Nos países pouco desenvolvidos industrialmente este é um conceito que nunca pôde ser verdadeiramente considerado, na medida em que o avanço indefinido dos melhoramentos técnico-científicos não aconteceu e que não houve um recuo progressivo e definitivo da miséria. 
  • De fato, a noção de progresso, que foi do século 18 ao 20 sucessivamente associada às idéias de perfeição, evolução, crescimento, não é mais hoje nem automática nem unicamente aplicada a uma seqüência histórica, generalizável para todos os povos e sociedades. A crise da noção de progresso leva a imaginá-lo como caracterizando etapas sucessivas de uma mesma civilização. 
A análise social coloca agora em evidência a co-existência conflitual entre civilizações muito diferentes, onde a dominação é uma relação bem mais freqüente que a solidariedade, e onde muitas vezes essa relação é fonte de opressão e miséria. Pode-se, por exemplo, afirmar que os agricultores se beneficiaram do progresso no caso específico da agricultura do Sul do Brasil nos últimos 30 anos? 
  • A resposta é sim e não, pois as evoluções sociais se produzem sempre por diferenciações com, ao mesmo tempo, “ganhadores” e “perdedores”. E além disso, a evolução dos modos de vida compreende numerosas dimensões que não têm nenhuma razão para evoluírem positivamente e ao mesmo tempo. Pode-se enriquecer às custas de um trabalho longo e mais penoso, que polui, degrada e encurta a expectativa de vida. 
Mas pode-se ganhar menos, vivendo-se melhor, com menos degradação ambiental e melhor qualidade de vida. Onde está o progresso?
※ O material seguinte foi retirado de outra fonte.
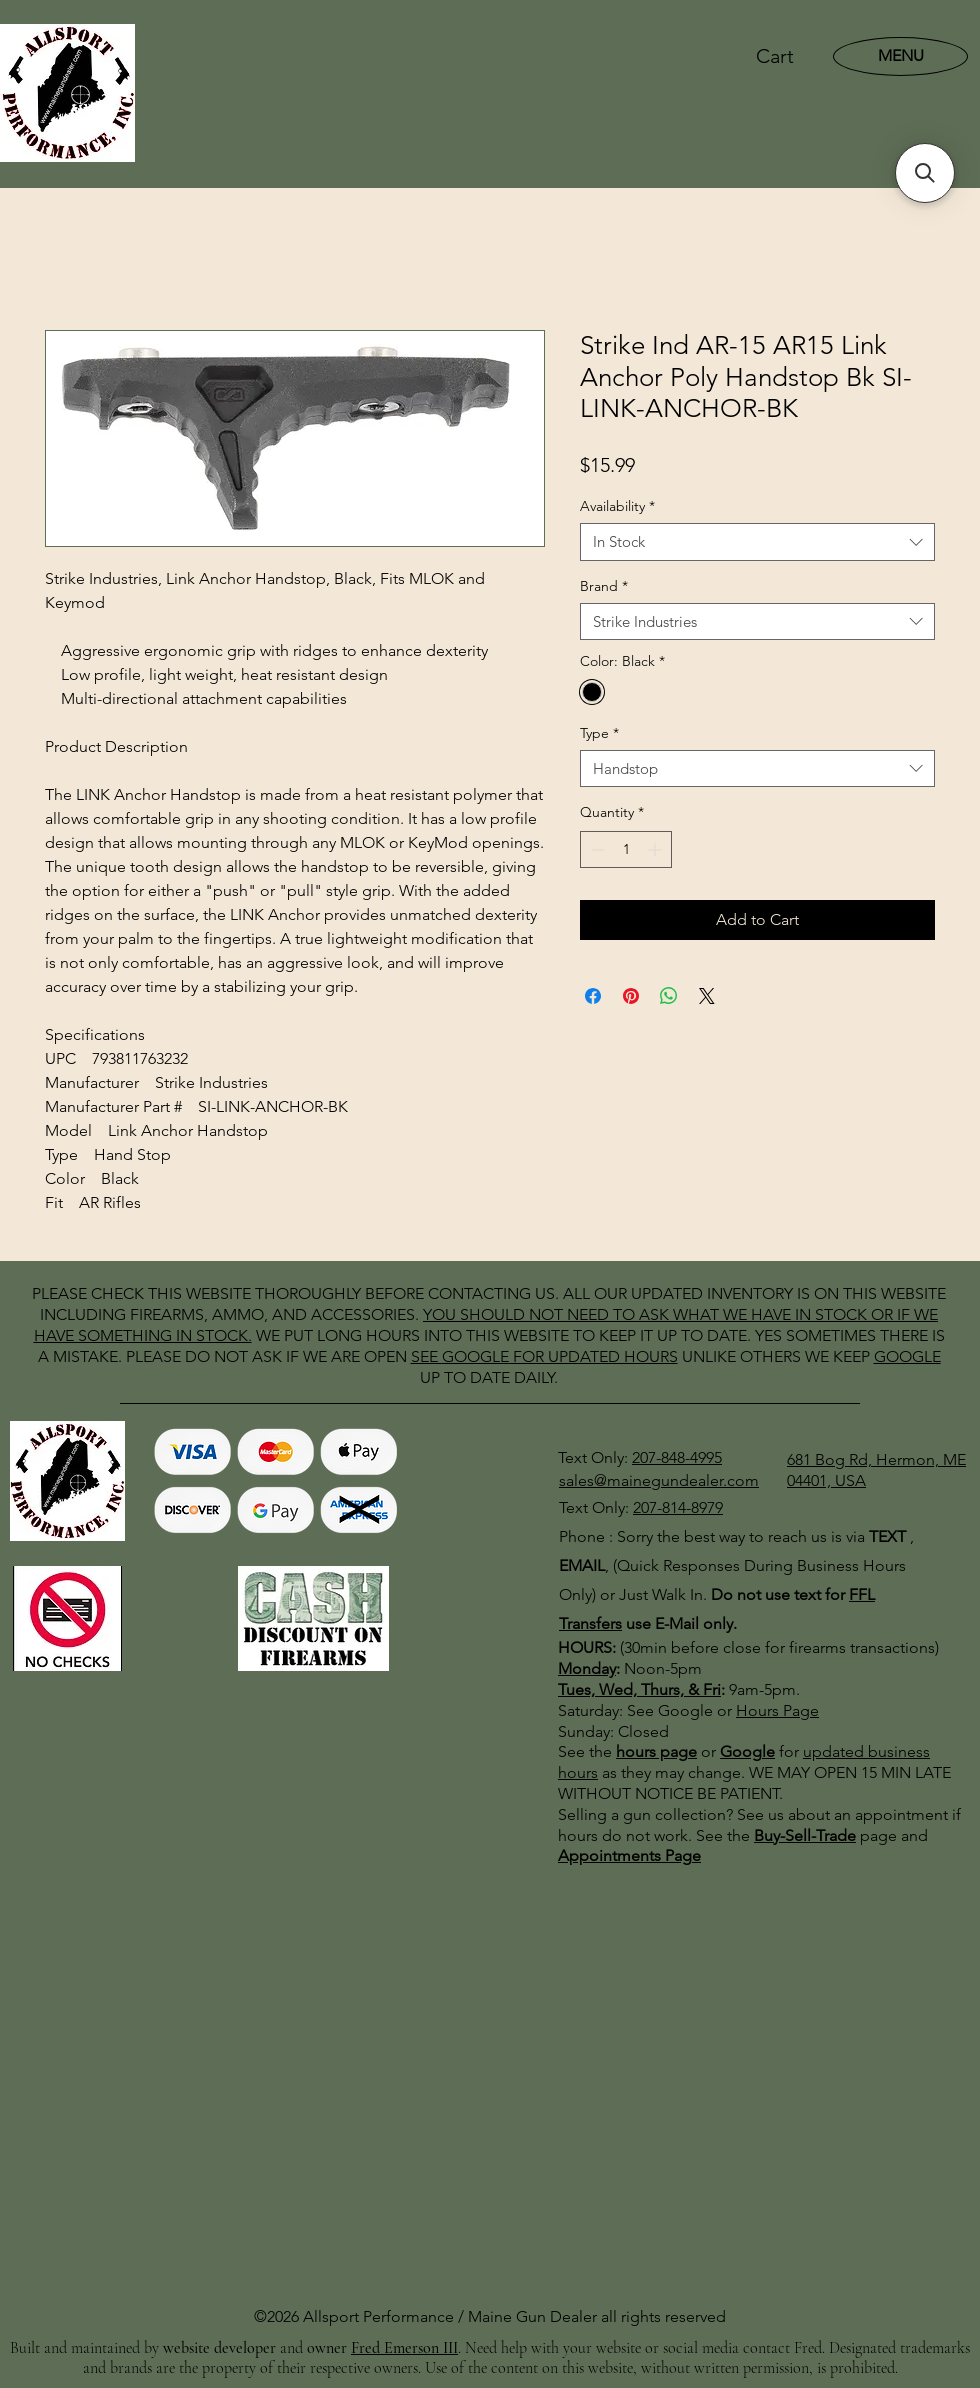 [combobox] (757, 542)
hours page (656, 1751)
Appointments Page (629, 1855)
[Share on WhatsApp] (669, 996)
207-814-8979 (678, 1507)
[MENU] (900, 55)
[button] (787, 56)
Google (747, 1751)
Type (599, 733)
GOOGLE (475, 1356)
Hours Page (777, 1710)
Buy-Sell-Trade (805, 1835)
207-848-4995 (677, 1457)
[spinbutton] (626, 849)
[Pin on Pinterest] (631, 996)
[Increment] (656, 849)
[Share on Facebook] (593, 996)
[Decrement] (595, 849)
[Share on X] (707, 996)
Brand (604, 586)
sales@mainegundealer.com (659, 1480)
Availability (617, 506)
As “crises” ambiental, econômica e social colocam em cheque esta noção generalizadora e progressiva do progresso. Essas crises e a evolução social das sociedades “modernas” no século 20 esgotaram a força mobilizadora desta idéia. Se a noção de progresso se extinguirá no futuro próximo, não se sabe. 
  • O que se pode afirmar é que esta noção e outras que por ventura vierem a substituí-la, como o desenvolvimento sustentável, por exemplo, ocuparão doravante um lugar estratégico na análise e no debate social, porque elas articulam - ou tentam articular - duas dimensões do saber científico, ou seja, a natureza e a sociedade. 
A capacidade de integração entre essas duas dimensões será o objeto central de disputa no próximo século. Esta disputa determinará os riscos de explosão social que contém a lógica do desenvolvimento desigual, lógica essa que resta como contradição fundamental do capitalismo mundial.
  • A crise econômica dos países do “Terceiro Mundo”, durante os anos 50 mostrou, assim, que o progresso não era uma virtude natural que todos os sistemas econômicos e todas as sociedades humanas possuíam. Na verdade, este termo corresponde a uma situação histórica particular das sociedades industriais. 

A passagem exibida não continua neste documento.